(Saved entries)

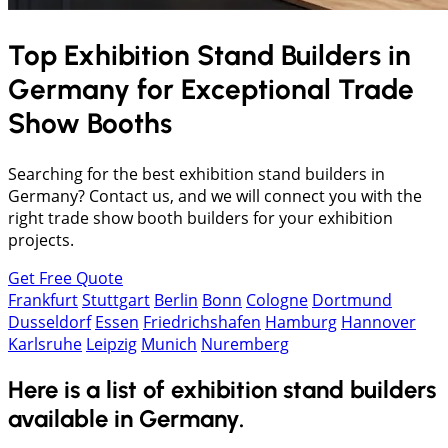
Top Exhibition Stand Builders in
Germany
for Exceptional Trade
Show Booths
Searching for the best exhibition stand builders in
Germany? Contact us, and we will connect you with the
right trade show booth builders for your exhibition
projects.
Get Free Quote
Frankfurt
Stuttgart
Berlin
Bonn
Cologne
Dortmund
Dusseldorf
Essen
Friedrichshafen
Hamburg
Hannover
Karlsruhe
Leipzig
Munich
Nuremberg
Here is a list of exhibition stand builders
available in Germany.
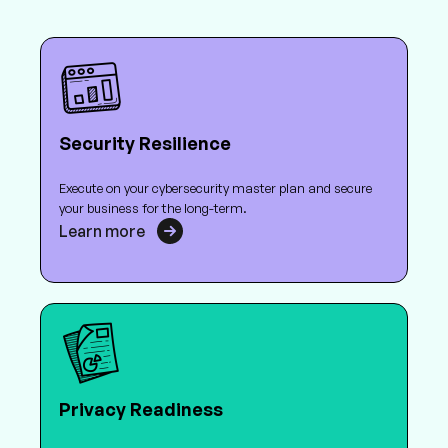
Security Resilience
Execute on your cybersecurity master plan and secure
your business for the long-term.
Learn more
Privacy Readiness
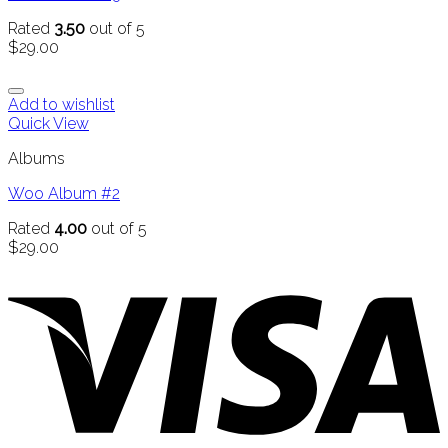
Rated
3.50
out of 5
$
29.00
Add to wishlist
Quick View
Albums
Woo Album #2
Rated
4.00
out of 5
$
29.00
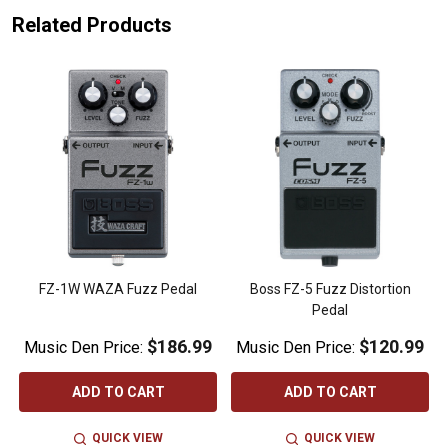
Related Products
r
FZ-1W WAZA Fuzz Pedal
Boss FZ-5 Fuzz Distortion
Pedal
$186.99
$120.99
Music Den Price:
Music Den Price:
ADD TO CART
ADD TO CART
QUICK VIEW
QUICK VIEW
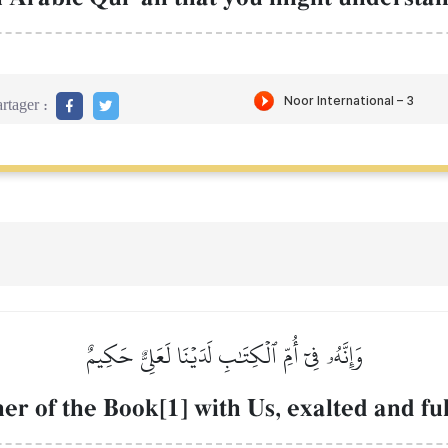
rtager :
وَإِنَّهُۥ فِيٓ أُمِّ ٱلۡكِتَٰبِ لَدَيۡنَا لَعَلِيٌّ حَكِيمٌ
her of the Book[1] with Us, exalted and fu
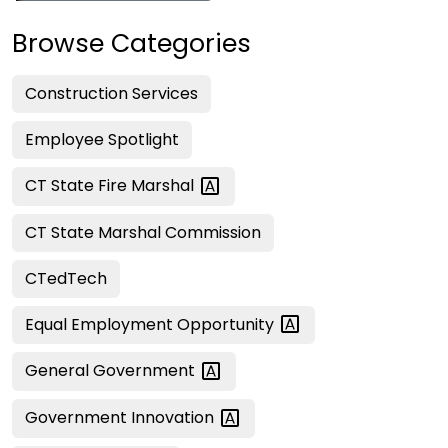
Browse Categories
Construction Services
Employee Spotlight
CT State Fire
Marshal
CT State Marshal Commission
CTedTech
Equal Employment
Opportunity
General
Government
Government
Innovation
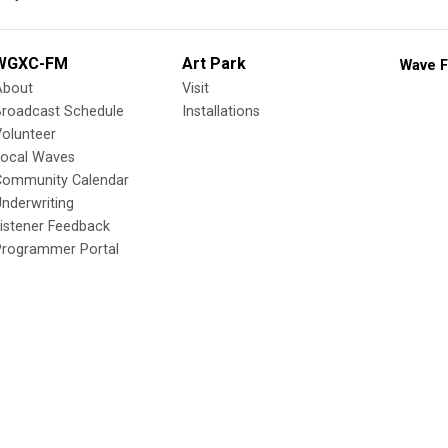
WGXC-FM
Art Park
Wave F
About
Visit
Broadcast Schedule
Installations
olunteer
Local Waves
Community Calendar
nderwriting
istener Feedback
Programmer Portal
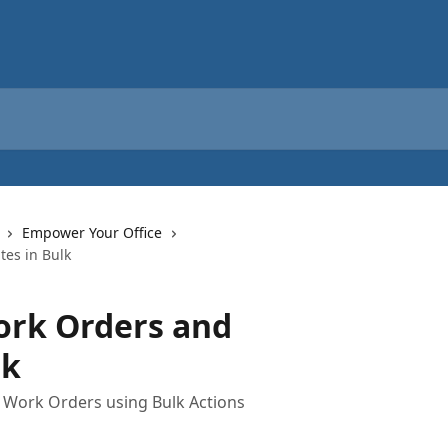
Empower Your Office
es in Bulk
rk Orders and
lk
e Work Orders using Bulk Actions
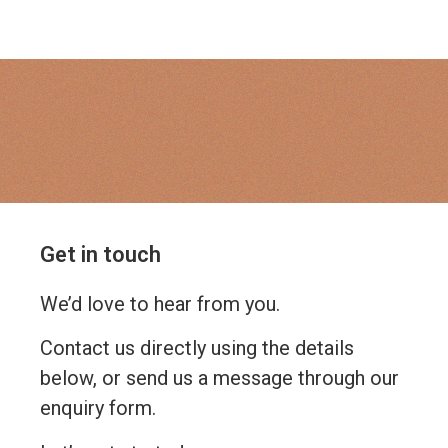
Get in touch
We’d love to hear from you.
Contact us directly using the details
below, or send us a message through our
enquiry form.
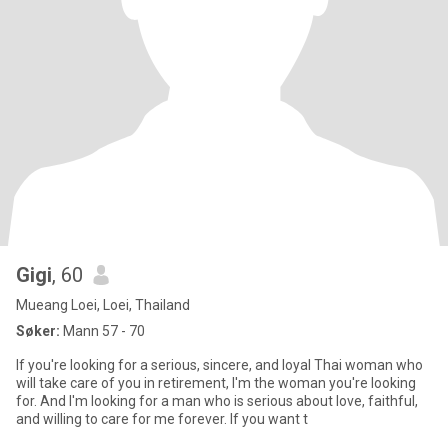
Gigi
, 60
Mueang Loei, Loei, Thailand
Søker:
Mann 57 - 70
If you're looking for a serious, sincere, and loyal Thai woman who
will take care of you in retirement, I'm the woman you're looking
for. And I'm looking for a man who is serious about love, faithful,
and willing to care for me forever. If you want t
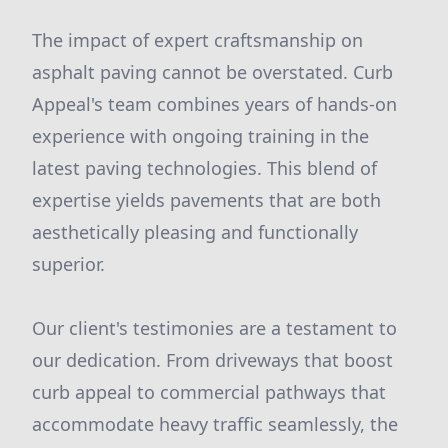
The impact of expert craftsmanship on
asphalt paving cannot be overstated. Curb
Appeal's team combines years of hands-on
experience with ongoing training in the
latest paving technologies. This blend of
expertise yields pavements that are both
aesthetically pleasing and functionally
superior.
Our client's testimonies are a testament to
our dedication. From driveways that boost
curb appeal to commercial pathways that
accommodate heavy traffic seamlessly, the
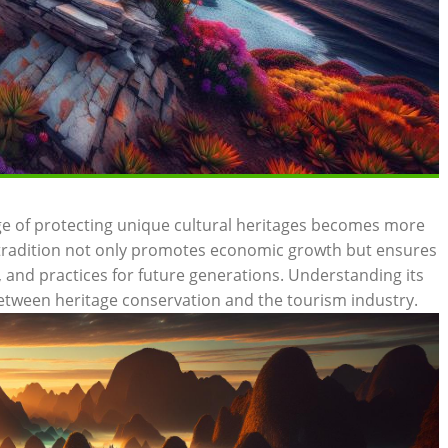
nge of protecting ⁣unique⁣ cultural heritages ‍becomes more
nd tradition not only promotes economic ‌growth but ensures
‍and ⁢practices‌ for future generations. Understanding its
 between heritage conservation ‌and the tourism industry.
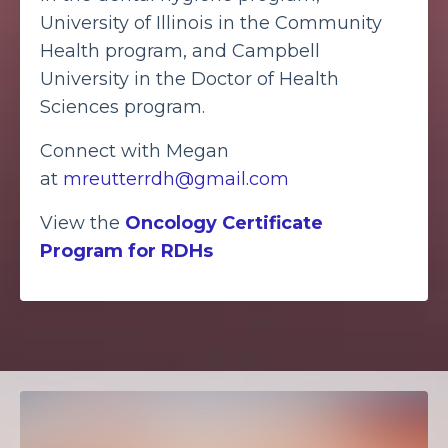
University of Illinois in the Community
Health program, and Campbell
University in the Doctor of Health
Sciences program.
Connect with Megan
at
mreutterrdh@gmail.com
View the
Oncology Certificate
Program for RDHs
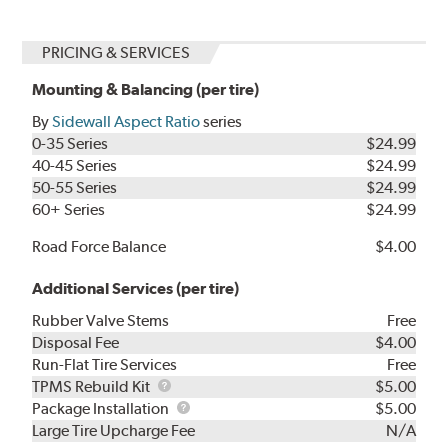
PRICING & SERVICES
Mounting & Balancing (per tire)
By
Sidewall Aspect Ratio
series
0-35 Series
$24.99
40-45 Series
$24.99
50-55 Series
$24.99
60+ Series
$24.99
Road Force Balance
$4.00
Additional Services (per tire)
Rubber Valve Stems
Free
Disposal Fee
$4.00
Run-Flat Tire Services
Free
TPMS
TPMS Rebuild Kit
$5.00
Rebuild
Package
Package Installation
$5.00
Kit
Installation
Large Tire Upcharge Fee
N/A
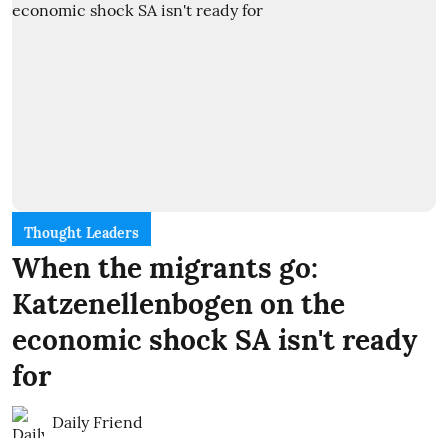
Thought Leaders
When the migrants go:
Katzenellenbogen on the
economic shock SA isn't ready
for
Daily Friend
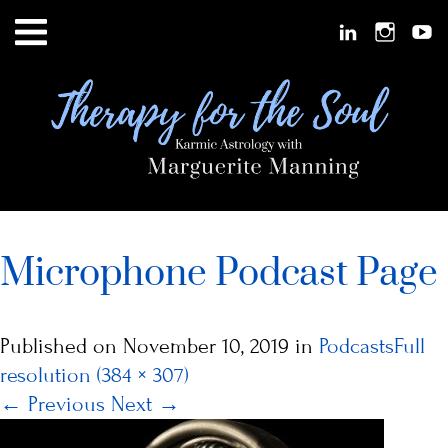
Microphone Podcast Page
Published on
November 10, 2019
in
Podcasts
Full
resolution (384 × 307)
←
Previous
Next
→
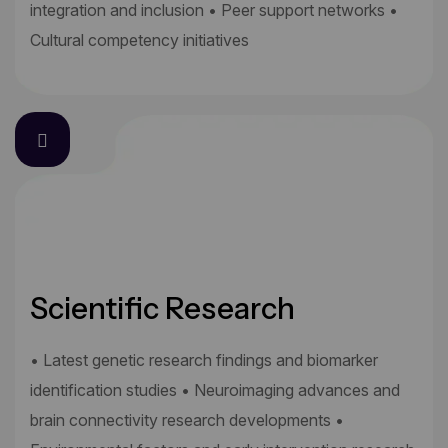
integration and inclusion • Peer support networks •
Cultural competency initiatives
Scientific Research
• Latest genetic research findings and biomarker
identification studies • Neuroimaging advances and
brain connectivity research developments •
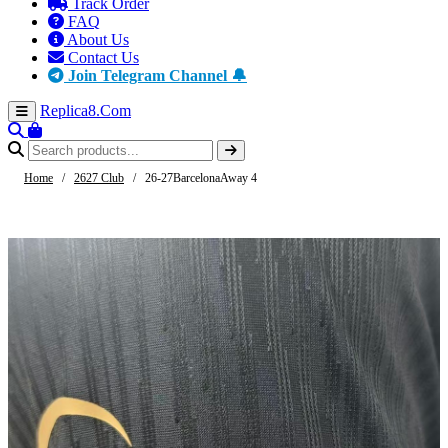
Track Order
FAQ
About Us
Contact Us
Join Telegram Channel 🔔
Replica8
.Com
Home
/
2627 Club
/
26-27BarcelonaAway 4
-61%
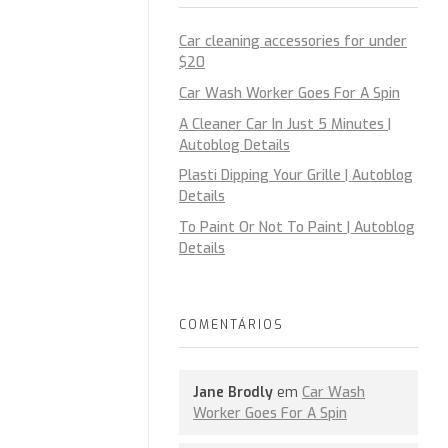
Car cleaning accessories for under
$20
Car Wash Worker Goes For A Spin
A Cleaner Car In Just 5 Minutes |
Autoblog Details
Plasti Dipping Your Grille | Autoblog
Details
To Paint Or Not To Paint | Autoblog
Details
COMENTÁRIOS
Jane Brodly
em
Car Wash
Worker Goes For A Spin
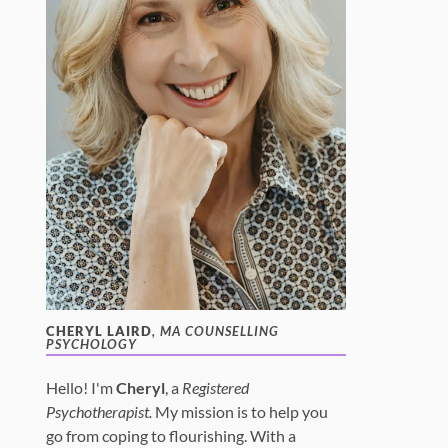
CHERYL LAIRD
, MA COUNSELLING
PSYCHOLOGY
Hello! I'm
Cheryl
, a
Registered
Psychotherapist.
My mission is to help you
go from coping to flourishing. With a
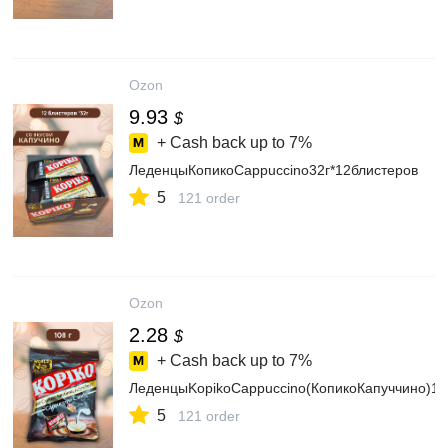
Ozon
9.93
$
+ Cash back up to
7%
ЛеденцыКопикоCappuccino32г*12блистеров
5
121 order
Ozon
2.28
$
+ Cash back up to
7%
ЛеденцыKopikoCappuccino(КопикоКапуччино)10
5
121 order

# The task
Restate word for word only the lines that run from the line holding "Disposal Fee" to the end of the data, both ends kept, leaving every picture out.

# Your response
Disposal Fee
$4.00
Run-Flat Tire Services
Free
TPMS
TPMS Rebuild Kit
$5.00
Rebuild
Package
Package Installation
$5.00
Kit
Installation
Large Tire Upcharge Fee
N/A
Thought Leaders
When the migrants go:
Katzenellenbogen on the
economic shock SA isn't ready
for
Daily Friend
Microphone Podcast Page
Published on
November 10, 2019
in
Podcasts
Full
resolution (384 × 307)
←
Previous
Next
→
integration and inclusion • Peer support networks •
Cultural competency initiatives
Scientific Research
• Latest genetic research findings and biomarker
identification studies • Neuroimaging advances and
brain connectivity research developments •
Track Order
FAQ
About Us
Contact Us
Join Telegram Channel 🔔
Replica8
.Com
Home
/
2627 Club
/
26-27BarcelonaAway 4
-61%
Car cleaning accessories for under
$20
Car Wash Worker Goes For A Spin
A Cleaner Car In Just 5 Minutes |
Autoblog Details
Plasti Dipping Your Grille | Autoblog
Details
To Paint Or Not To Paint | Autoblog
Details
COMENTÁRIOS
Jane Brodly
em
Car Wash
Worker Goes For A Spin
CHERYL LAIRD
, MA COUNSELLING
PSYCHOLOGY
Hello! I'm
Cheryl
, a
Registered
Psychotherapist.
My mission is to help you
go from coping to flourishing. With a
Ozon
9.93
$
+ Cash back up to
7%
ЛеденцыКопикоCappuccino32г*12блистеров
5
121 order
Ozon
2.28
$
+ Cash back up to
7%
ЛеденцыKopikoCappuccino(КопикоКапуччино)10
5
121 order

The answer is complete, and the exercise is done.